A more recent flashback reveals Bob, in desperate need of $15,000, arriving at the Ramsey home to request a loan. He had refused David’s offers of help for 20 years but needs him now. Joyce tells him that David is away on business and that she is unable to help him. When David learns of her lie and helps Bob, Joyce is furious.

In the present, Joyce's detective photographs David with his mistress Eileen. David asks Eileen to marry him to save her reputation, but she refuses. During a settlement meeting, Joyce insists that David fund trusts for their daughters, rejecting the idea that her daughter Dee’s marriage will provide security for her. She refuses David’s promise of support payments, arguing that they must become part of the trusts. When Joyce rejects David’s offer of half of everything he owns, both lawyers are shocked because David is offering more than any court would award to her. She demands all of David's assets, threatening to sue him and publicly reveal his infidelity if he refuses to comply with her request. David is appalled but complies with Joyce's demands and instructs his lawyer to award her whatever she requests. Martha chooses to live with Joyce, who needs her more.

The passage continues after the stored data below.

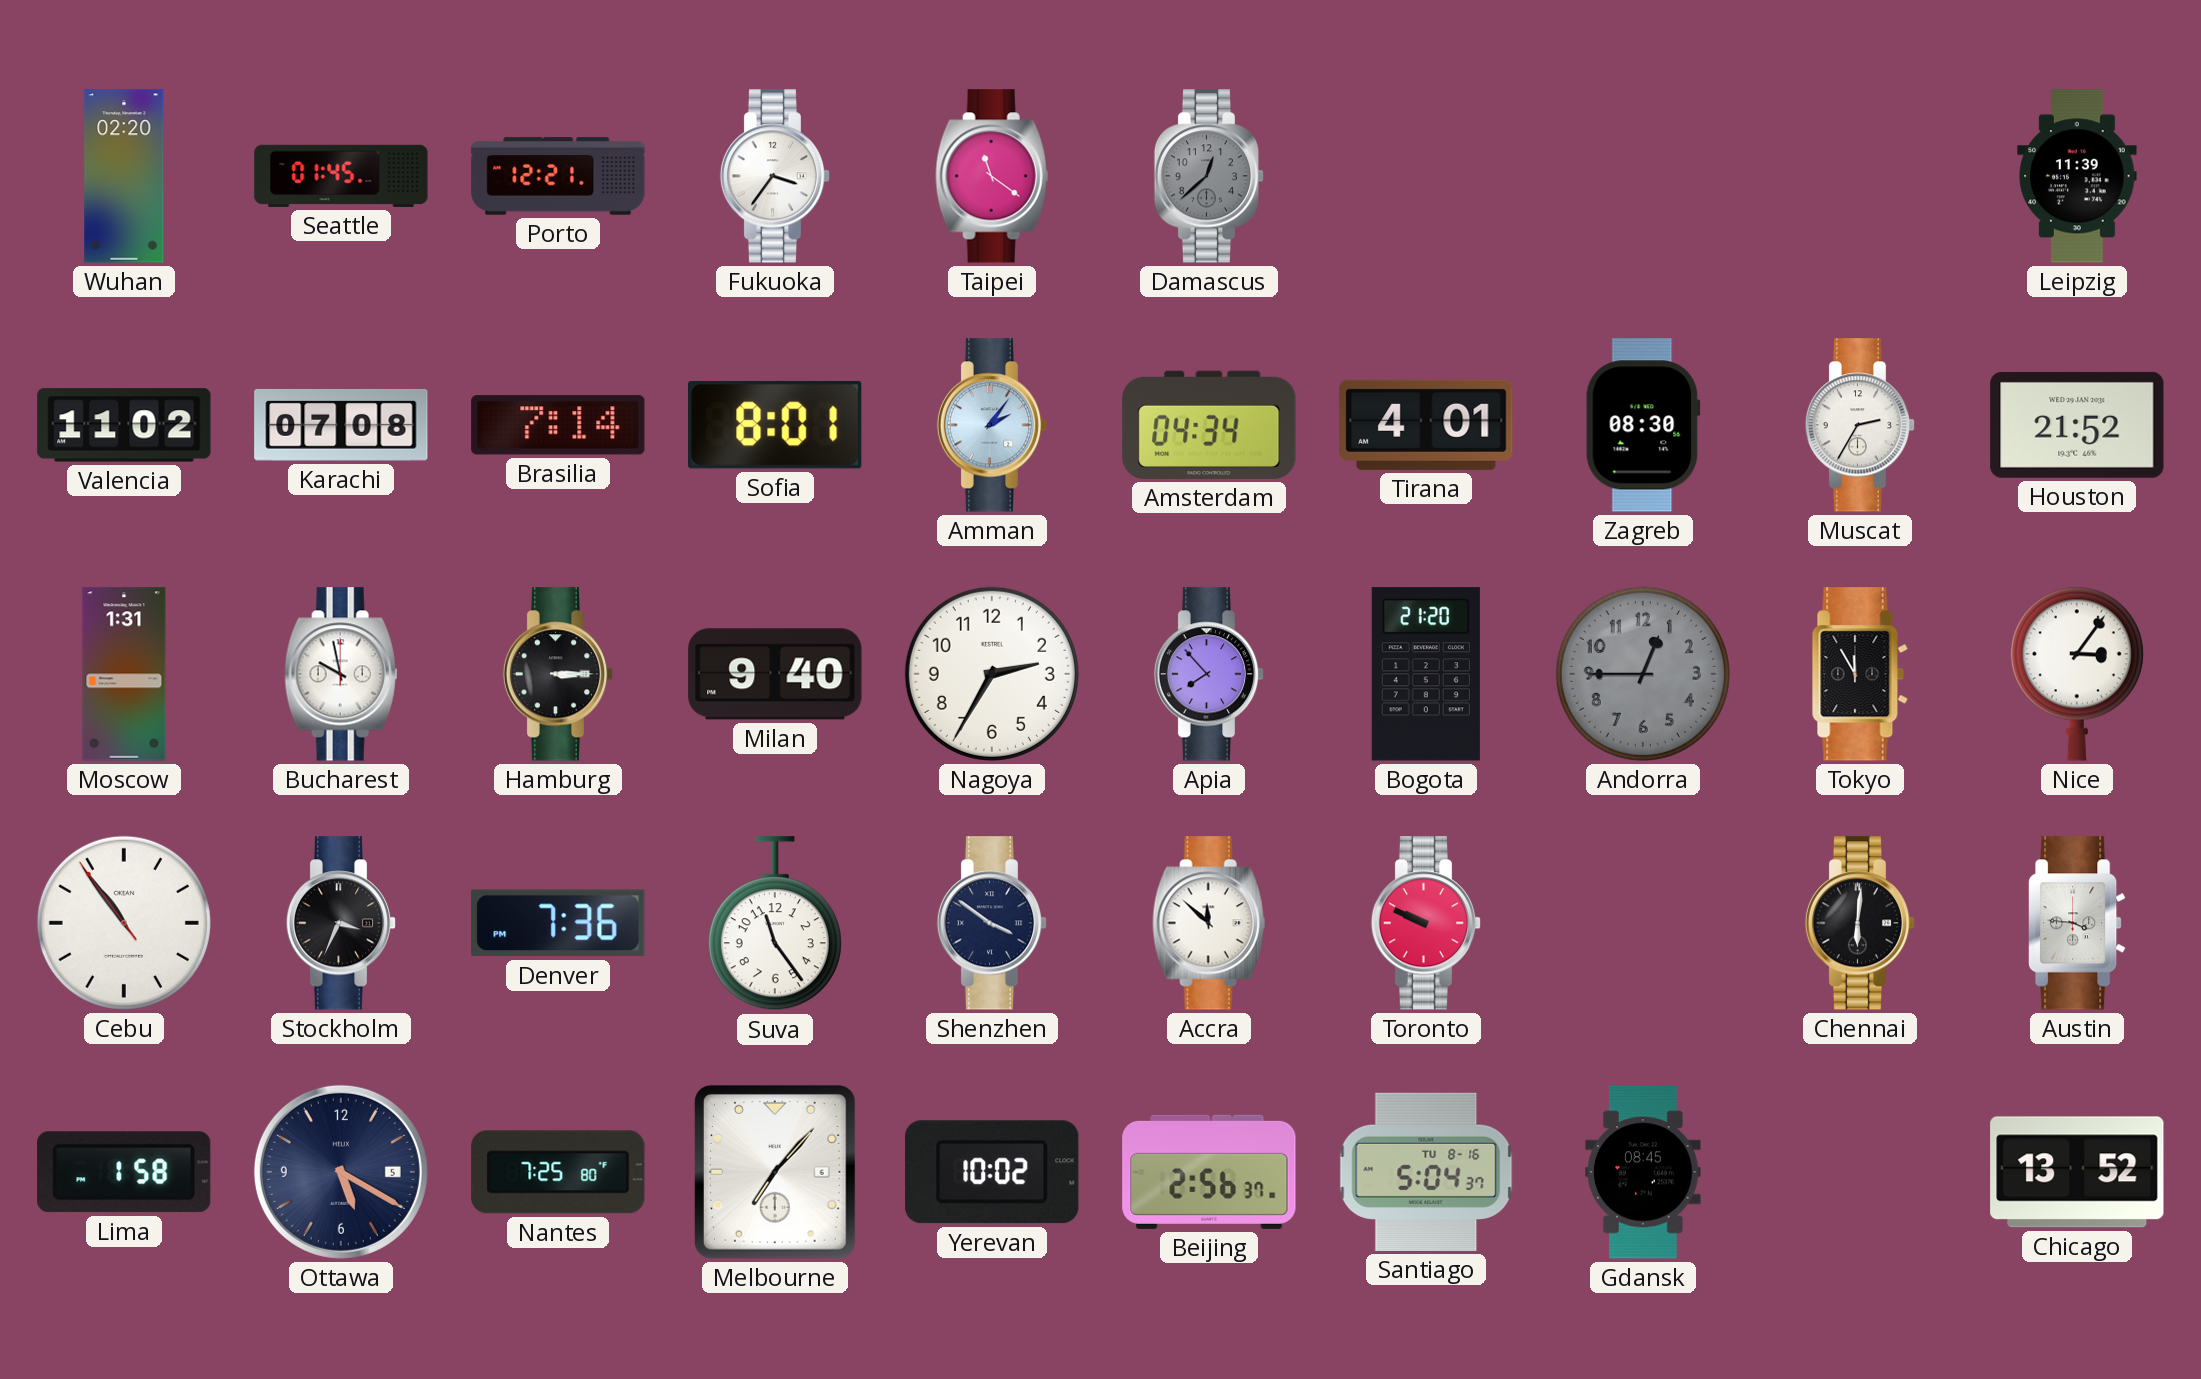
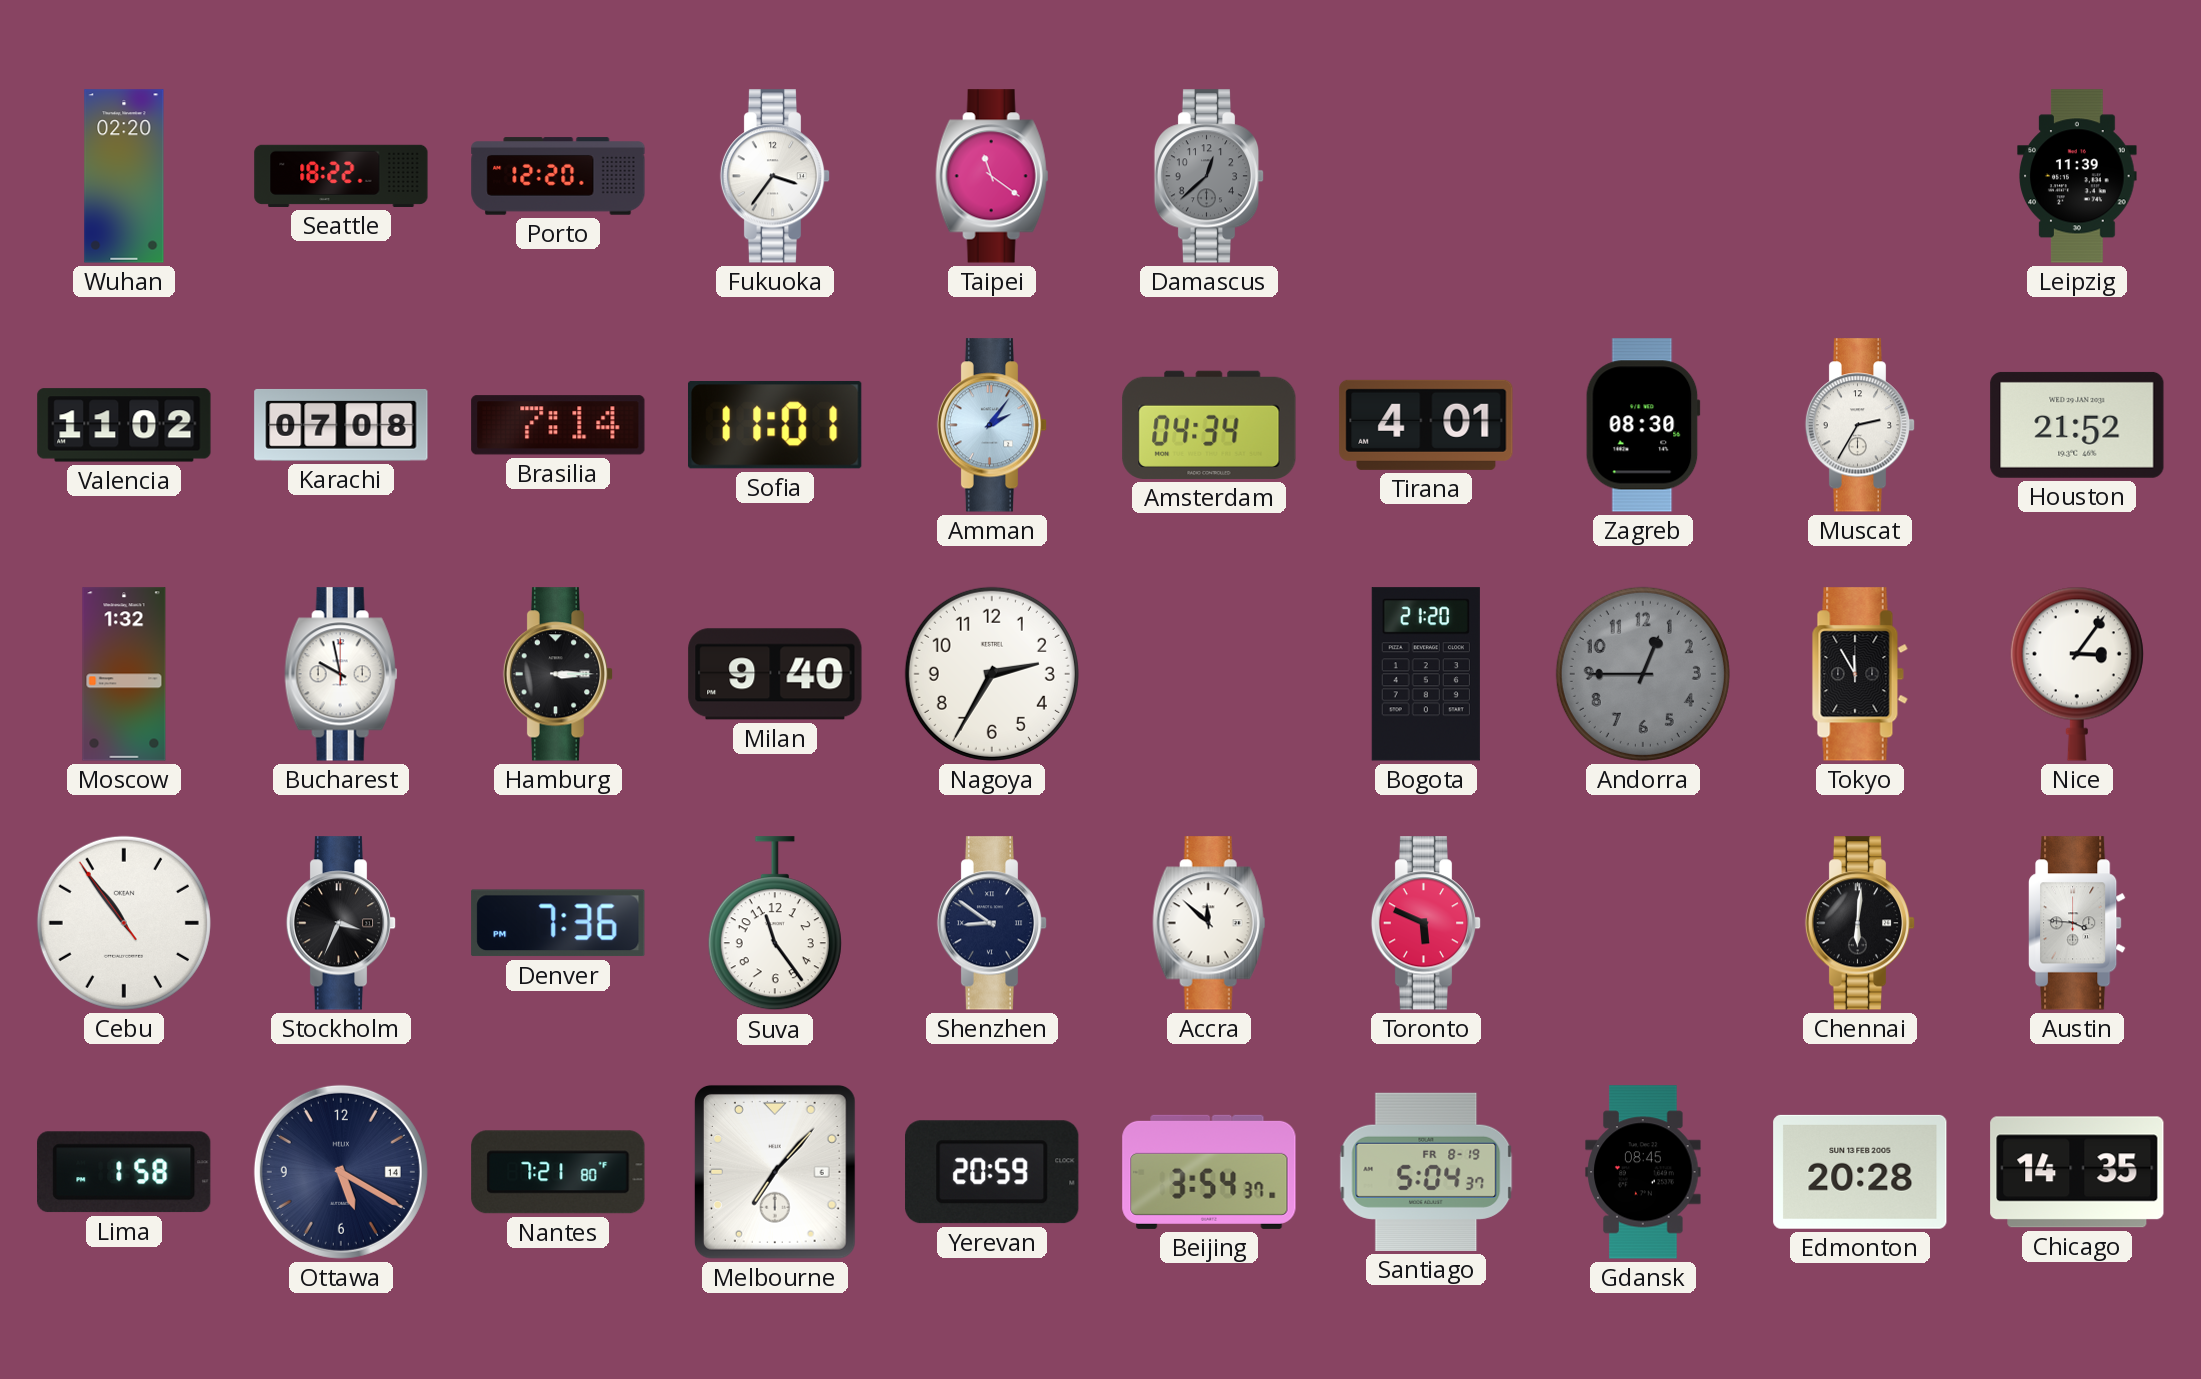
Seattle: 01:45 -> 18:22
Porto: 12:21 -> 12:20
Sofia: 8:01 -> 11:01
Moscow: 1:31 -> 1:32
Apia: 7:53 -> none
Shenzhen: 3:51 -> 8:51
Toronto: 9:49 -> 5:49
Ottawa date: 5 -> 14
Nantes: 7:25 -> 7:21
Yerevan: 10:02 -> 20:59
Beijing: 2:56 -> 3:54
Santiago date: TU 8-16 -> FR 8-19
Edmonton: none -> 20:28
Chicago: 13:52 -> 14:35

While on vacation, Joyce meets Englishman Anthony Tunliffe and visits Emily in Port-au-Prince, Haiti. Emily, divorced, disillusioned and alcoholic, lives with a gigolo and expresses concern for Joyce's future. When Joyce learns that Anthony is married and simply seeking an extramarital affair, she leaves him and returns home.

At Martha and Phil's wedding, Joyce and David meet, but they sit at opposite ends of the table. Later in a taxi, Joyce confides to David that she is lonely and had not realized how much she had been a part of him. He suggests that they start anew. Although she wants nothing more than to be reunited with him, she fears that he is acting out of pity. She asks him to delay his decision until he is sure, however long that may take.

==Production==
The film, originally titled The Story of a Divorce, is Bette Davis' first film after the end of her contract with Warner Bros.

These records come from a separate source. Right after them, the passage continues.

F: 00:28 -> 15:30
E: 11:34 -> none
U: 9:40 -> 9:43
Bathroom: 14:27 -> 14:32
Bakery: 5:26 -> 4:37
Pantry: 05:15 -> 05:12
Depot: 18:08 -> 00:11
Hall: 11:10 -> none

The original script reunited Joyce and David at the end, with Joyce still an overly ambitious wife determined to dominate her husband and steer his career path. RKO Pictures owner Howard Hughes, who had retitled the film Payment on Demand in December 1950, was unhappy with the film's ending and recalled director Curtis Bernhardt and the two leads to the studio just two days before the film was scheduled to open at Radio City Music Hall in New York City in order to film his revision to the script. The scene was processed, spliced into the final reel and flown to New York on a Hughes-owned TWA aircraft, arriving at the theater after the film already had begun under its original title. The projectionist had just enough time to thread his machine with the new final reel. Davis later said: "The new ending broke our hearts. The one we had shot was the true ending for our film. We also were brokenhearted over the title change." However, Hollywood gossip columnist Erskine Johnson reported that Davis had requested the title change, concerned that audiences would confuse the original title with her own divorces.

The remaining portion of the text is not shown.